Then comes the matter of advisory that is feasible for your financial circumstances. In recent years, robo-advisors have gained market share, by eliminating entry barriers. However, such services are not personalized. This drawback is addressed by virtual advisors, who use video conferencing, phone calls and other digital communication channels to assist clients. However, there is a greater inclination towards traditional, in-person advisory, which is considered advantageous because of face-to-face communications and trust by virtue of physical presence. If you’re reading this article, chances are that you looking for such an advisor. Here are 10 questions that will help you select the best financial advisor, or an independent financial advisor (IFA), or a broker, for your unique needs.

1. Are you a 100% regulatory (fiduciary), dual-registered, or non-regulatory?

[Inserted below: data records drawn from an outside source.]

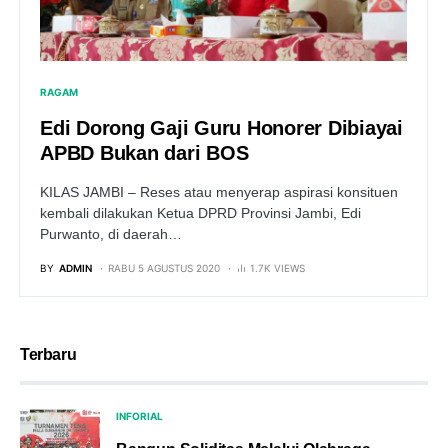
RAGAM
Edi Dorong Gaji Guru Honorer Dibiayai
APBD Bukan dari BOS
KILAS JAMBI – Reses atau menyerap aspirasi konsituen
kembali dilakukan Ketua DPRD Provinsi Jambi, Edi
Purwanto, di daerah…
BY
ADMIN
RABU 5 AGUSTUS 2020
1.7K VIEWS
Terbaru
INFORIAL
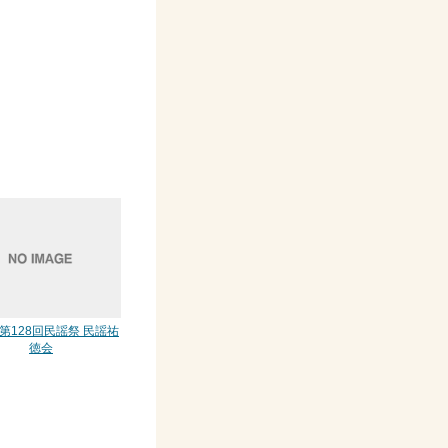
 第128回民謡祭 民謡祐
徳会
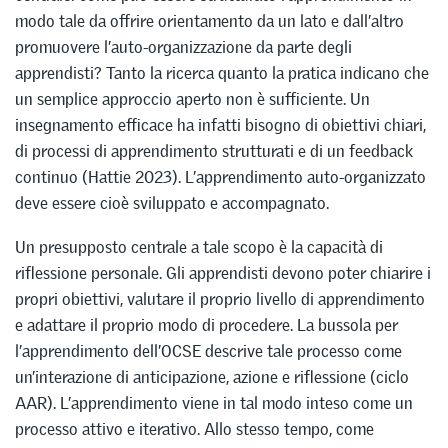
modo tale da offrire orientamento da un lato e dall’altro
promuovere l’auto-organizzazione da parte degli
apprendisti? Tanto la ricerca quanto la pratica indicano che
un semplice approccio aperto non è sufficiente. Un
insegnamento efficace ha infatti bisogno di obiettivi chiari,
di processi di apprendimento strutturati e di un feedback
continuo (Hattie 2023). L’apprendimento auto-organizzato
deve essere cioè sviluppato e accompagnato.
Un presupposto centrale a tale scopo è la capacità di
riflessione personale. Gli apprendisti devono poter chiarire i
propri obiettivi, valutare il proprio livello di apprendimento
e adattare il proprio modo di procedere. La bussola per
l’apprendimento dell’OCSE descrive tale processo come
un’interazione di anticipazione, azione e riflessione (ciclo
AAR). L’apprendimento viene in tal modo inteso come un
processo attivo e iterativo. Allo stesso tempo, come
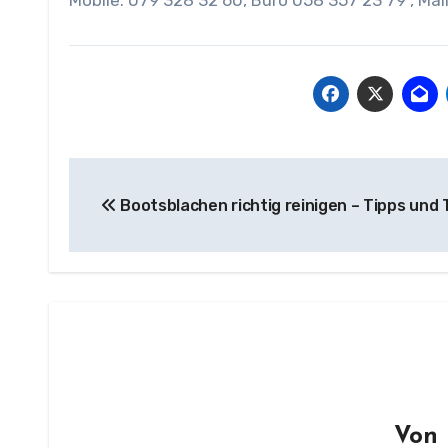
Mobile: 079 328 32 60, Büro 058 357 23 79 , Mai
Beitragsnavigation
Bootsblachen richtig reinigen – Tipps und 
Von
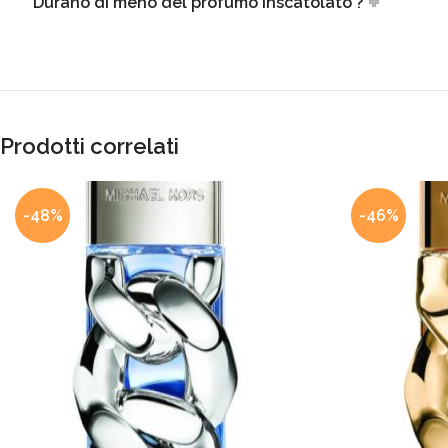
Durano di meno del profumo inscatolato ?
Prodotti correlati
-48%
-46%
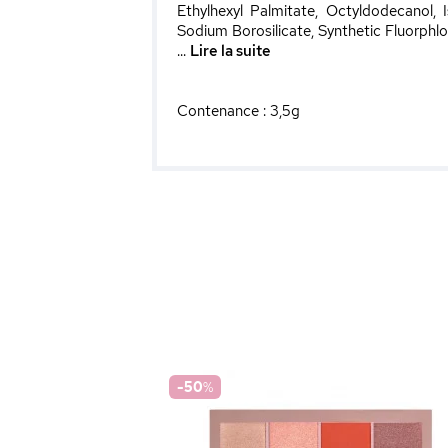
Ethylhexyl Palmitate, Octyldodecanol, 
Sodium Borosilicate, Synthetic Fluorphlo
...
Lire la suite
Contenance : 3,5g
-50
%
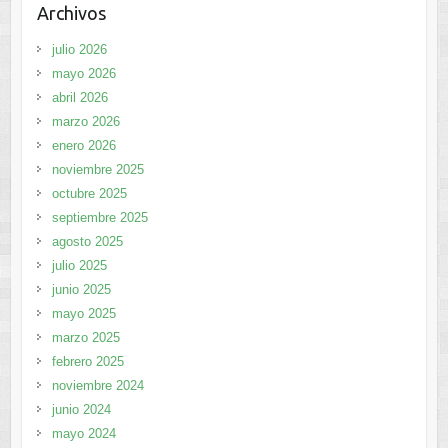
Archivos
julio 2026
mayo 2026
abril 2026
marzo 2026
enero 2026
noviembre 2025
octubre 2025
septiembre 2025
agosto 2025
julio 2025
junio 2025
mayo 2025
marzo 2025
febrero 2025
noviembre 2024
junio 2024
mayo 2024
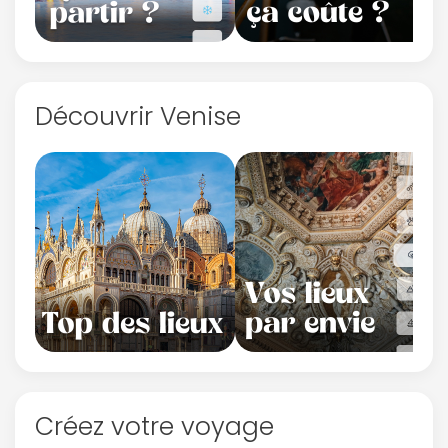
Découvrir Venise
Créez votre voyage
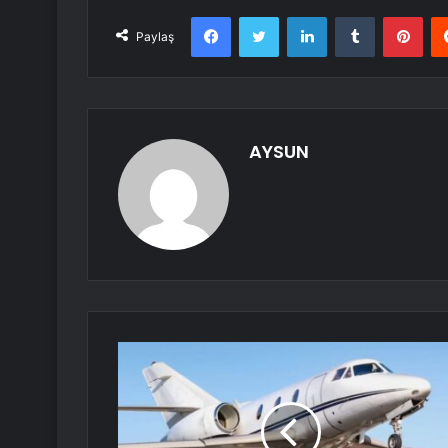
Facebook
Twitter
LinkedIn
Tumblr
Pint
Paylaş
AYSUN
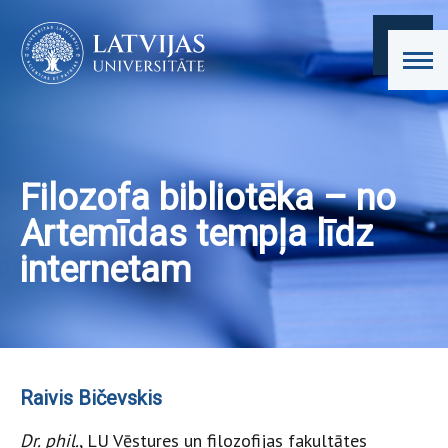
Filozofa bibliotēka – no
Artemīdas tempļa līdz
internetam
Raivis Bičevskis
Dr. phil.
, LU Vēstures un filozofijas fakultātes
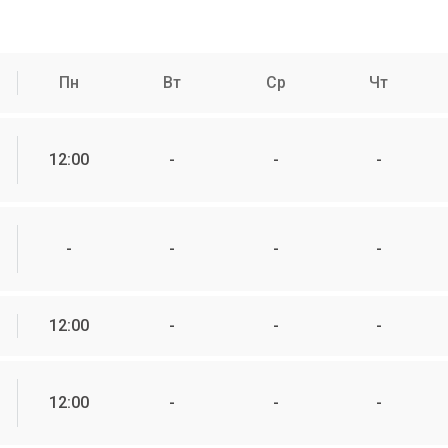
Пн
Вт
Ср
Чт
12:00
-
-
-
-
-
-
-
12:00
-
-
-
12:00
-
-
-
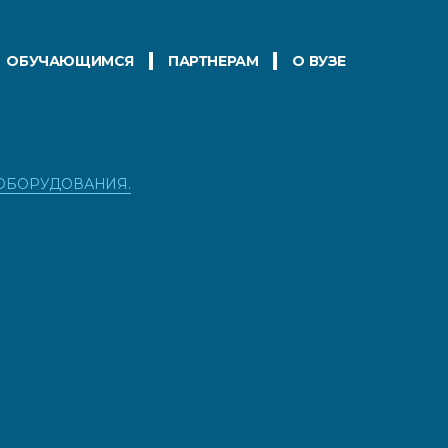
ОБУЧАЮЩИМСЯ
ПАРТНЕРАМ
О ВУЗЕ
 ОБОРУДОВАНИЯ.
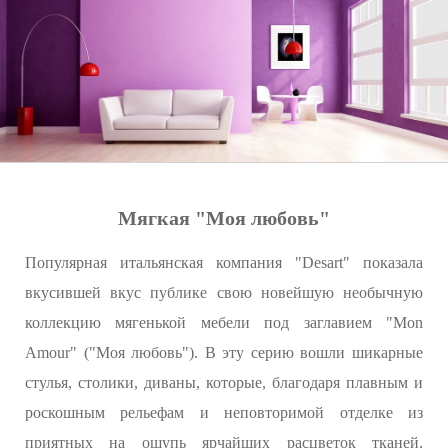
Мягкая "Моя любовь"
Популярная итальянская компания "Desart" показала
вкусившей вкус публике свою новейшую необычную
коллекцию мягенькой мебели под заглавием "Mon
Amour" ("Моя любовь"). В эту серию вошли шикарные
стулья, столики, диваны, которые, благодаря плавным и
роскошным рельефам и неповторимой отделке из
приятных на ощупь ярчайших расцветок тканей,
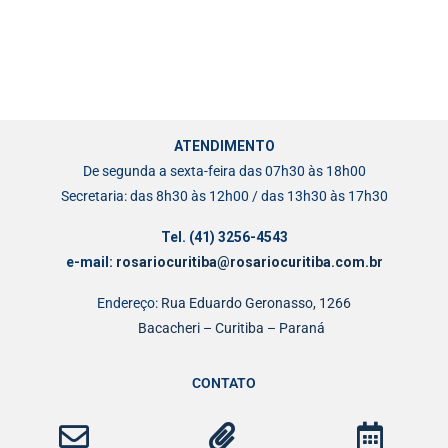
ATENDIMENTO
De segunda a sexta-feira das 07h30 às 18h00
Secretaria: das 8h30 às 12h00 / das 13h30 às 17h30
Tel. (41) 3256-4543
e-mail:
rosariocuritiba@rosariocuritiba.com.br
Endereço:
Rua Eduardo Geronasso, 1266
Bacacheri – Curitiba – Paraná
CONTATO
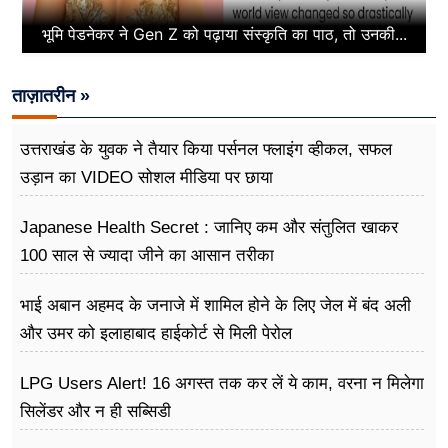
भूमि पेडनेकर ने Gen Z को पढ़ाया संस्कृति का पाठ, तो उनकी...
ताज़ातरीन »
उत्तराखंड के युवक ने तैयार किया पर्सनल फ्लाइंग व्हीकल, सफल
उड़ान का VIDEO सोशल मीडिया पर छाया
Japanese Health Secret : जानिए कम और संतुलित खाकर
100 साल से ज्यादा जीने का आसान तरीका
भाई अबान अहमद के जनाजे में शामिल होने के लिए जेल में बंद अली
और उमर को इलाहाबाद हाईकोर्ट से मिली पेरोल
LPG Users Alert! 16 अगस्त तक कर लें ये काम, वरना न मिलेगा
सिलेंडर और न ही सब्सिडी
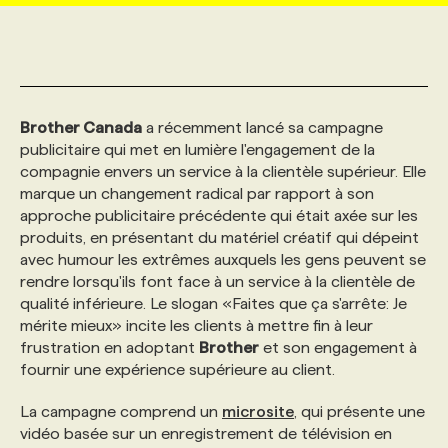
MARKETING ET COMMUNICATION
NOUVEAUX MANDATS
AFFICHEZ UN POSTE / TARIFS
CANDIDAT
BULLETIN RECRUTEMENT
NOS CONFÉRENCES
FORMATIONS
WEB & MÉDIAS SOCIAUX
VOIR LES OFFRES
AFFAIRES DE L'INDUSTRIE
CONSULTER LA CVTHÈQUE
INFOLETTRE PUBLICITÉ
FAQ
NOS FORMATIONS EN LIGNE
CHASSE DE TÊTE
Brother Canada
a récemment lancé sa campagne
publicitaire qui met en lumière l'engagement de la
compagnie envers un service à la clientèle supérieur. Elle
MARKETING DURABLE
PROFIL CANDIDAT
INITIATIVES NUMÉRIQUES
PROFIL ENTREPRISE
ANNONCEZ AVEC NOUS
ANNONCEZ AVEC NOUS
NOS PARCOURS DE FORMATIONS
SERVICE DE CHASSE DE TÊTE
marque un changement radical par rapport à son
approche publicitaire précédente qui était axée sur les
produits, en présentant du matériel créatif qui dépeint
GEO/SEO
PRIX ET DISTINCTIONS
FAQ
FORMATIONS PERSONNALISÉES
NOS TARIFS
avec humour les extrêmes auxquels les gens peuvent se
rendre lorsqu'ils font face à un service à la clientèle de
qualité inférieure. Le slogan «Faites que ça s'arrête: Je
ÉVÉNEMENTIEL
TENDANCES
ANNONCEZ AVEC NOUS
NOS FORMATEUR‧RICES
NOS EXPERTISES
mérite mieux» incite les clients à mettre fin à leur
frustration en adoptant
Brother
et son engagement à
NOS AUTEUR‧RICES
fournir une expérience supérieure au client.
POURQUOI CHOISIR NOS FORMATIONS
FAQ
La campagne comprend un
microsite
, qui présente une
NOS TARIFS
ANNONCEZ AVEC NOUS
vidéo basée sur un enregistrement de télévision en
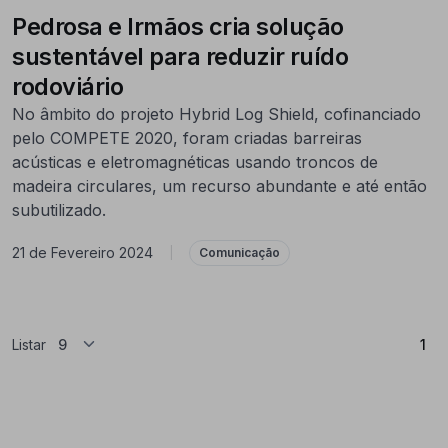
Pedrosa e Irmãos cria solução
sustentável para reduzir ruído
rodoviário
No âmbito do projeto Hybrid Log Shield, cofinanciado
pelo COMPETE 2020, foram criadas barreiras
acústicas e eletromagnéticas usando troncos de
madeira circulares, um recurso abundante e até então
subutilizado.
21 de Fevereiro 2024
|
Comunicação
(At
Listar
1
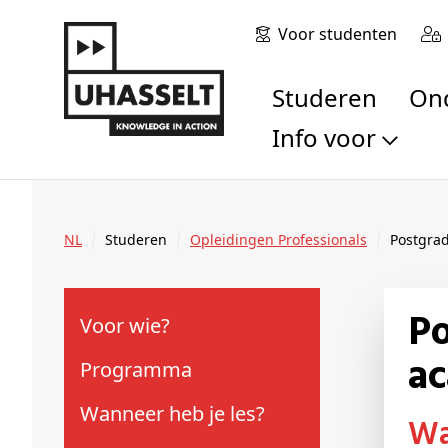
Voor studenten
Studeren
O
Info voor
Toekomstige stu
Studenten
NL
Studeren
Opleidingen Professionals
Postgra
Onderzoekers
Alumni
Bedrijven en orga
Postgraduaat Stralingsdeskundige
Voor wie?
Scholen en leerk
ac
Pers
Programma
Medewerkers
Wanneer heb je les?
Sollicitanten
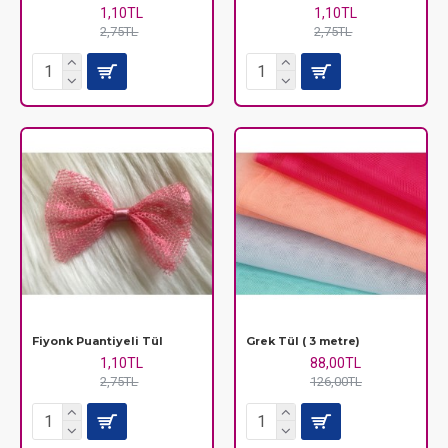
1,10TL
1,10TL
2,75TL
2,75TL
Fiyonk Puantiyeli Tül
Grek Tül ( 3 metre)
1,10TL
88,00TL
2,75TL
126,00TL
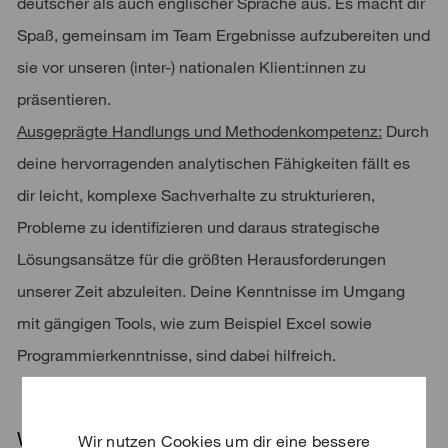
deutscher als auch englischer Sprache aus. Es macht dir
Spaß, gemeinsam im Team Ergebnisse aufzubereiten und
sie vor unseren (inter-) nationalen Klient:innen zu
präsentieren.
Ausgeprägte Handlungs und Methodenkompetenz:
Durch
deine hervorragenden analytischen Fähigkeiten fällt es
dir leicht, komplexe Sachverhalte zu strukturieren,
Probleme zu identifizieren und daraus strategische
Lösungsansätze für die größten Herausforderungen
unserer Zeit abzuleiten. Deine Kenntnisse im Umgang
mit gängigen Tools, wie zum Beispiel Excel sowie
Programmierkenntnisse, sind dabei hilfreich.
Was wir dir bieten
Wir nutzen Cookies um dir eine bessere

Every investor who has navigated the advisory ecosystem will tell you that asking this question is the first order of business. The fundamental difference between a regulatory and a non-regulatory is not the services they offer but the way they do it. A 100% regulatory is obligated, by law, to work in the interest of the client, without “selling” any services. Such advisors often consider a number of factors pertaining to the client’s finances before suggesting the most viable course of action. A non-regulatory can do the same but is not obligated to do so. As a result, he/she can make recommendations that may or may not be best suited for your circumstances. Some have dual registrations as well. It is advisable to ask and find out.  

2. What are your service affiliations?

Financial advisors and intermediaries operate in different capacities — as independent consultants, contracted under big corporations, using third-party custodians, etc. If the advisor in question is working with third-party custodians, then it becomes important to know the latter’s status. The same goes for an advisor’s certifications and memberships. Many advisors and intermediaries work with reputable custodians who offer investment security by virtue of their brand reputation. In addition, they offer transparent means to oversee your accounts and their progress. That said, regardless of the reputation, there are instances of custodians going rogue. So, it’s advisable to do your due diligence before association. Also, there are insurance considerations when it comes to starting accounts with a custodian.  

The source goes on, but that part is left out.